Lua foi perturbando o pequenino por todo o caminho até que teve certeza que ele estava onde deveria. Enquanto isso foi pegar a mochila dos dois e verificar se tudo estava lá, levando ambas até a cozinha, adicionando os maravilhosos sanduiches de geleia e pasta de amendoim. Não demorou para que seu nome ecoasse pela casa toda e nem a chuva seria capaz de abafar a vozinha fofa de Vitor.
— Lua, Lua, Lua!!
— Ai, criatura! Para de gritar, eu não sou surda, entendeu?
— Lua! — disse com firmeza. — Tá chovendo!
— Olha só! Eu sei... — O olhou divertida.
— Não posso e com meu tênis bonito, vai estragar tudo...
— Mas a super Lua tem a solução, vamos descer, Vi.
Quando chegaram até a sala de televisão, o kit chuva de Lua estava sobre o sofá e ela já esperava o início da reclamação, mas o que ouviu foi bem diferente.

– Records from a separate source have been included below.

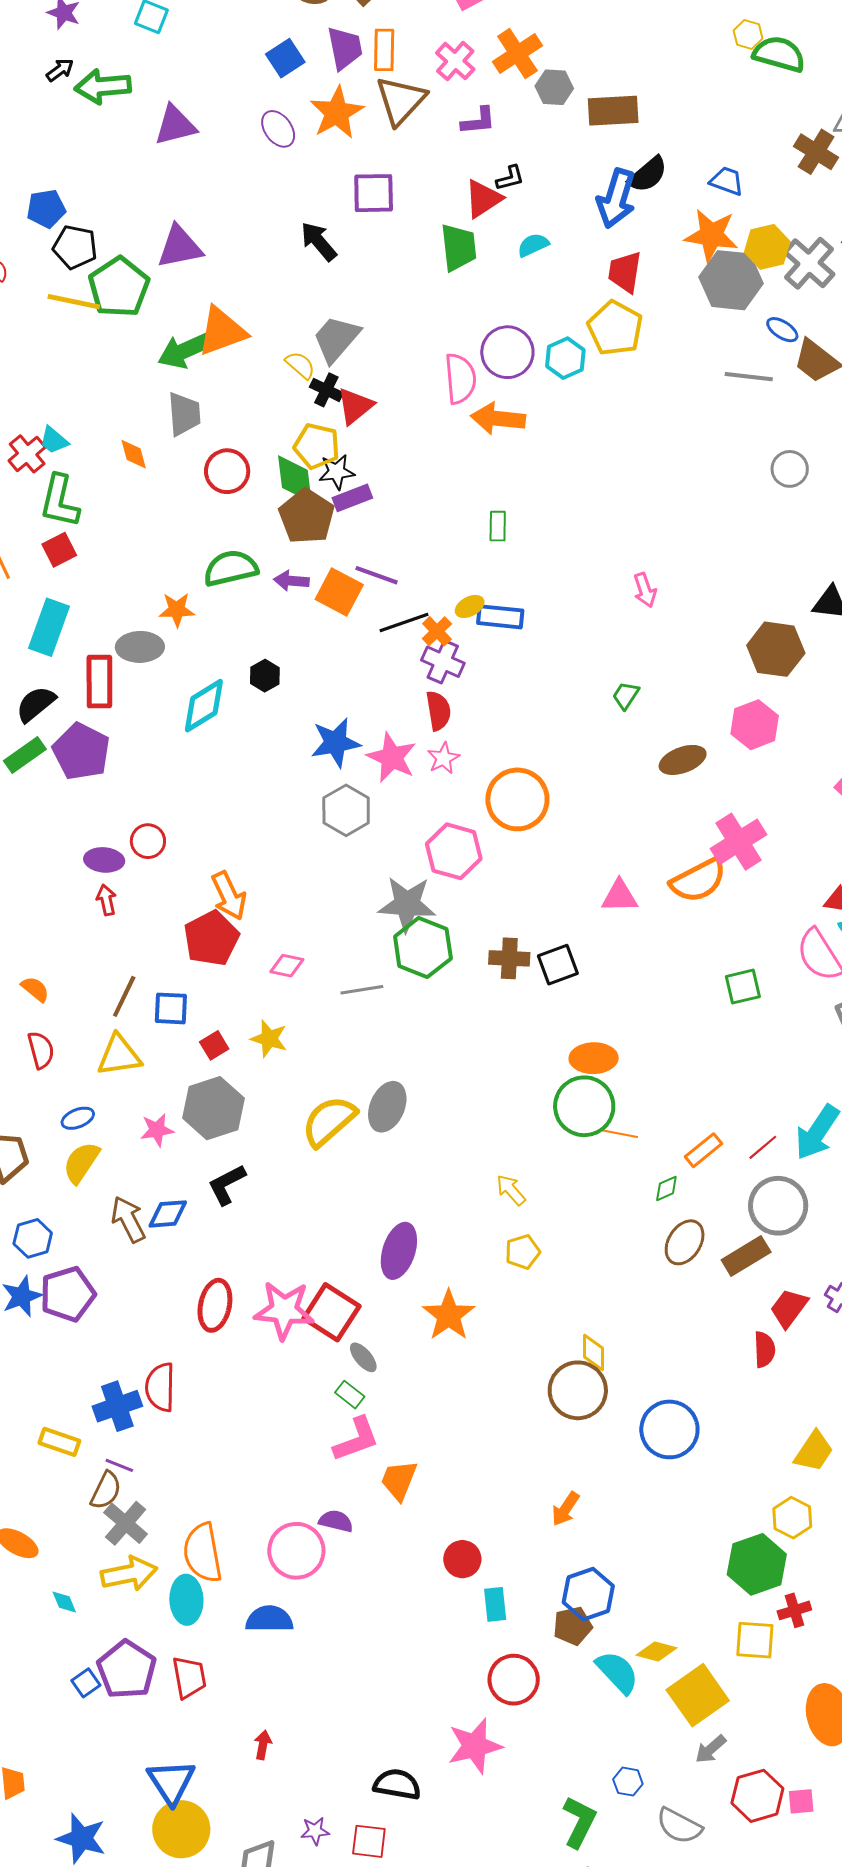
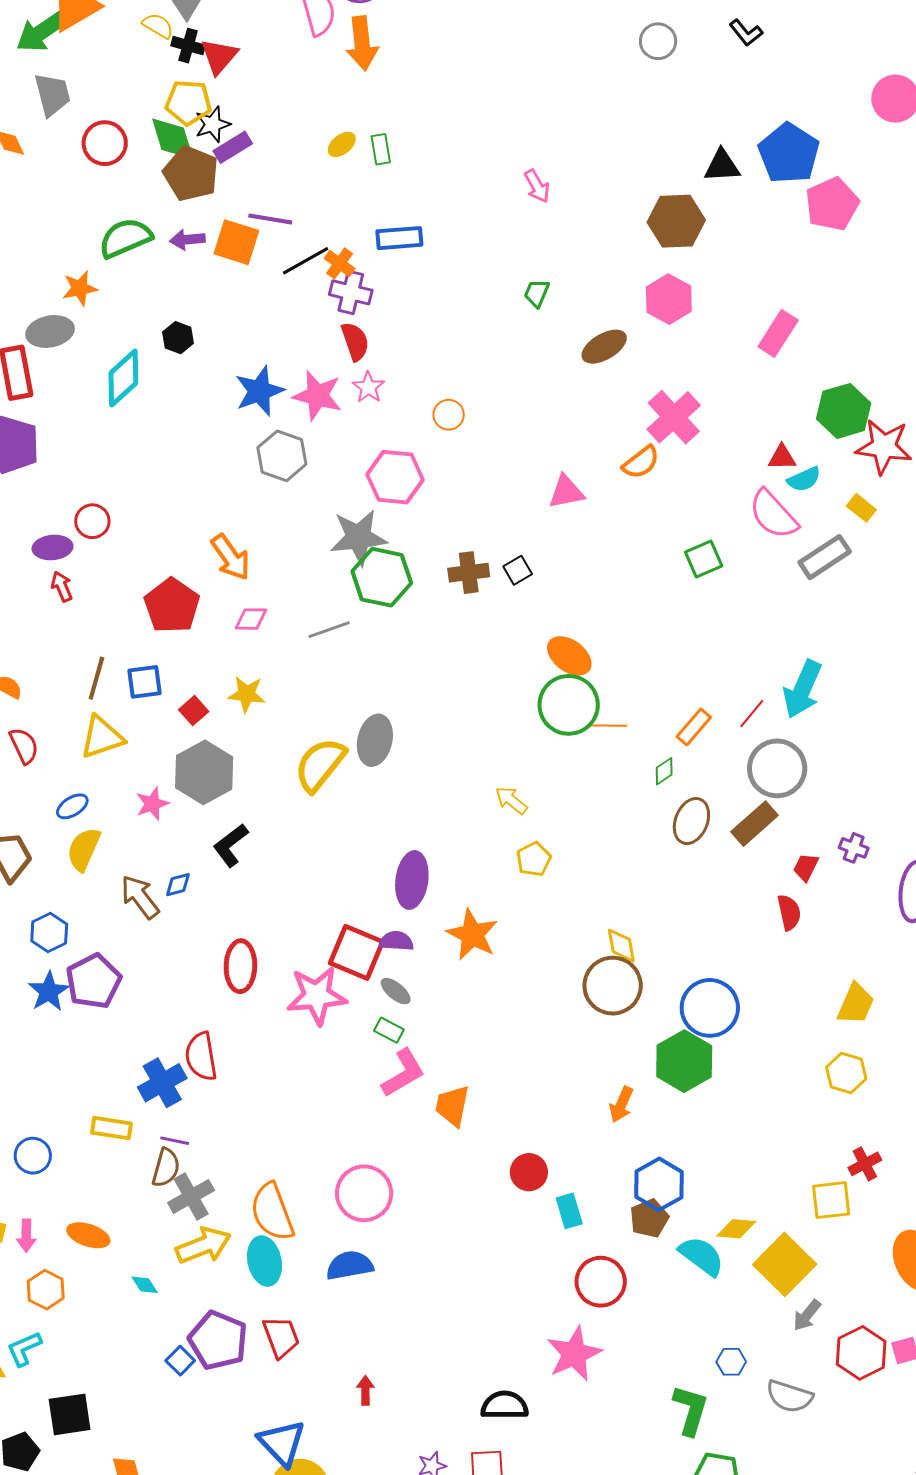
orange arrow: (498, 419) -> (362, 43), turned -92
yellow ellipse: (470, 606) -> (342, 144), moved
orange circle: (517, 799) -> (449, 415), size x0.5
orange semicircle: (698, 880) -> (641, 462), size x0.7
orange arrow: (229, 896) -> (231, 557), moved
black square: (558, 965) -> (518, 570), size x0.7
orange ellipse: (594, 1058) -> (569, 656), turned 48
blue diamond: (168, 1214) -> (178, 885), size x0.7
red trapezoid: (789, 1308) -> (806, 867), size x0.7
pink star: (284, 1310) -> (317, 996), moved
purple semicircle: (336, 1521) -> (396, 941), moved
gray cross: (126, 1523) -> (191, 1197), turned 30
green hexagon: (757, 1564) -> (684, 1061), moved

— Uau! Elas são iguais as do irmão do Jorel!!
— Irmão de quem?
— Posso colocar já? — perguntou ignorando totalmente a mais velha.

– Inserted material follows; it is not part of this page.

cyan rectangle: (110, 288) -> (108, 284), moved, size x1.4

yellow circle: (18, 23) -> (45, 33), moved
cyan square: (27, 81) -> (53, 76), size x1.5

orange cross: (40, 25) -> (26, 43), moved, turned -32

Lua apenas riu da animação alheia e foi ajudar o pitiquinho a se vestir todo de amarelo gema, aparentemente, como o irmão de um tal de Jorel. Depois de se certificar que ele estava devidamente protegido, deixou que ele devorasse a tigela de cereais e então partiram para o ponto de ônibus, rumo ao primeiro dia de um novo ano letivo.
Lua com seu guarda-chuva vermelho de bolinhas pretas e Vitor em suas novas — ou nem tanto — galochas amarelas. O dia estava salvo e a chuva podia continuar caindo tranquila.